We get a drink and sit by the river. The sun is setting. It's almost romantic. Er, except I'm dragging the conversation along like one of those World's Strongest Man competitors with a lorry strapped to his back. It dawns on me that so far - and I mean so far in our entire acquaintance, not just second date - he is yet to ask me a single question about myself. As already evidenced, I am Google-Clean so it's hardly as if there's not stuff he could be asking. Perhaps this is just the problem with dating egocentric artist types. Or perhaps he's just not interested in me...in which case, why the hell am I here? The sun goes down. Gramps mentions it's chilly. Twice. We go inside before he can whip out a tartan rug....

We grab a conveniently available cosy little inglenook table and decide to get food. The menu is suspiciously extensive - and one stop short of pictorial. Everything sounds gross. Nevertheless we order. Or rather, he orders and comes back telling me that he thinks the gay barman fancies him. Great talking point, Gramps. Well done. As we wait, he comments on how he likes my watch - finally, a glimmer of interest in something to do with me besides my job. He asks to see it. I oblige. Then he puts it on, says how nice it is and asks if I think a man could get away with wearing one the same. It's basically a LADIES BANGLE for the love of god! "No." I say. "What, not even a designery man like me?" he asks. "Er no. It's clearly a girl's watch. For girls." I say. Gaylord I think.

Saved by the food, he gives the watch back. We eat. We talk about Dan Brown. I incredulously say I think his books are crap. Gramps disagrees in the most condascending of ways. There are some people at a nearby table having actual fun. They are talking and laughing and shit. Gramps mentions that they're really noisy. Twice. We HAVE TO MOVE TABLES. To get away from the fun-having, laughy people. Well, I say we move tables...what really happens is that he literally sprints across the pub leaving me to gather up my two bags, scarf, coat and drink. Whadda gent.

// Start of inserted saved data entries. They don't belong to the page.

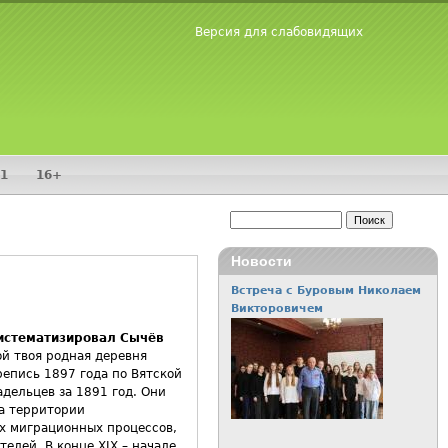
Версия для слабовидящих
1
16+
Поиск
Форма поиска
Новости
Встреча с Буровым Николаем
Викторовичем
систематизировал Сычёв
ой твоя родная деревня
репись 1897 года по Вятской
дельцев за 1891 год. Они
а территории
их миграционных процессов,
елей. В конце ХIХ – начале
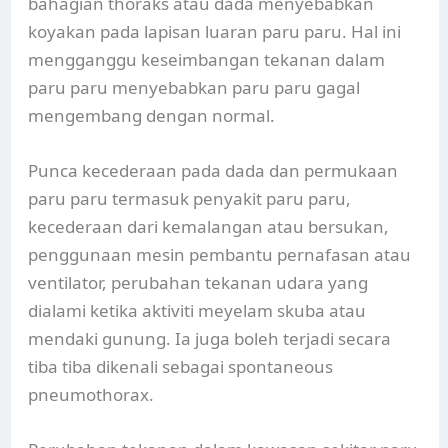
bahagian thoraks atau dada menyebabkan
koyakan pada lapisan luaran paru paru. Hal ini
mengganggu keseimbangan tekanan dalam
paru paru menyebabkan paru paru gagal
mengembang dengan normal.
Punca kecederaan pada dada dan permukaan
paru paru termasuk penyakit paru paru,
kecederaan dari kemalangan atau bersukan,
penggunaan mesin pembantu pernafasan atau
ventilator, perubahan tekanan udara yang
dialami ketika aktiviti meyelam skuba atau
mendaki gunung. Ia juga boleh terjadi secara
tiba tiba dikenali sebagai spontaneous
pneumothorax.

We sit at the new table. Gramps NODS OFF. No, I'm not joking. Okay, so the guy is jet-lagged from his recent trip but WTF?! We leave. As he drives me to the tube, I ask him where his new kitchen is coming from. "Oh I designed it myself and a joiner is making it for me. He did a really good job when he did my dressing room last year."

Dressing room?? What??? I think I'm still laughing a little bit when I get out of the car. And so endeth second date. Time to go home and get off with my own knee I suppose.

In retrospect, all I can say is: Gramps, dude, come out of the closet...dressing room...whatever you want to call it...

2 comments:

  1. Oh good Lord...I swear I just laughed so hard a little pee came out.

    ReplyDelete
  2. Run. While you still can and before he asks your opinion on his chintz curtains.